The highlight of the workshop was the screening of Gitanjali’s latest movie, The Printed Rainbow which won three awards at the Cannes Film Festival.
The session began with Gitanjali speaking about her background as an animator, beginning from the time when she joined Ram Mohan at his studio till her latest film which she has independently created.
Touching on the topic of the difference between workign independently and being attached to a studio, Gitanjanli pointed out that it was easier to be independent in the animation industry than live action films, since the material and machines are available at the studio itself. Her career started in 1994 at the legendary Indian studio Ram Mohan Biographics, where she was involved in the creation of animated TVCs.
Not satisfied with the short, sub 30 second time frame that making TVCs offered her, the film maker and story teller in Gitanjali made her opt to go independent and make short films on her own.
Stressing on the difficulties that independent film makers face, Gitanjali remarked “Many a time visualizations and dreams stop mid way and never get completed due to the lack of funds”
Being an expert in 2D animation, she spoke about it and went a little into the detail of cell animation. According to her to make a film, the basics of the film maker have to be clear in terms of how to use the tools and the techniques of drawing.
Speaking about her film The Printed Rainbow she elaborated on the look development and feel of the movie and showed its entire storyboard the way she had prepared it for Annecy.
For the last few years Gitanjali has been free lancing and has made a short film and several TVCs. Interestingly her short film Orange did not pass the censor board.
Adlabs Animation Head Siddharth Jain was the other speaker at the event. The emphasis of his talk was on the business of animation in India with a focus on the current scenario. Jain lamented the paucity of talented and trained animators in a country with such a rich tradition of art and culture.

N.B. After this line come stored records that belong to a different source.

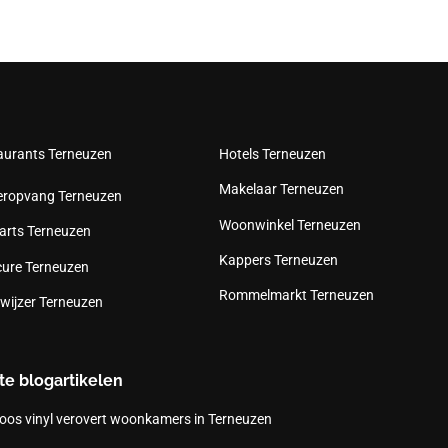
aurants Terneuzen
Hotels Terneuzen
Makelaar Terneuzen
eropvang Terneuzen
Woonwinkel Terneuzen
arts Terneuzen
Kappers Terneuzen
cure Terneuzen
Rommelmarkt Terneuzen
wijzer Terneuzen
te blogartikelen
oos vinyl verovert woonkamers in Terneuzen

Speaking on what the studios look out for, he said that story and not just animation is important. Other things that are important is high concept, capacity to deliver in the specific budget, innovative use of technology and talent, cult characters and getting investment back.
Another area of concern which he spoke about was the ownership of IP, high budgets and long schedules. There is not enough trade support, development funding, institutional funding and lack of trained animators. Collaboration between film makers and animators is essential and also increase in the number of studios and financers. According to Siddharth the animation producers need to understand the mechanics of the film business and accordingly develop the project and a purely creative approach is not enough. So far the only successful animated theatrical in the Indian animation history has been Hanuman.
Speaking about the future of animation in India, Siddharth said that the next two years are very critical. At the moment the animation market is scattered and lots of studios work in isolation making their own products, sometimes the quality of which is not very good. He stressed on how India is a virgin market for animation and that creation of local characters is a must. Visual effects is on the rise in India today with movies like krrish, Alag and the like.
The workshop was concluded with a question and answer session and the screening of Gitanjali’s movie, The Printed Rainbow.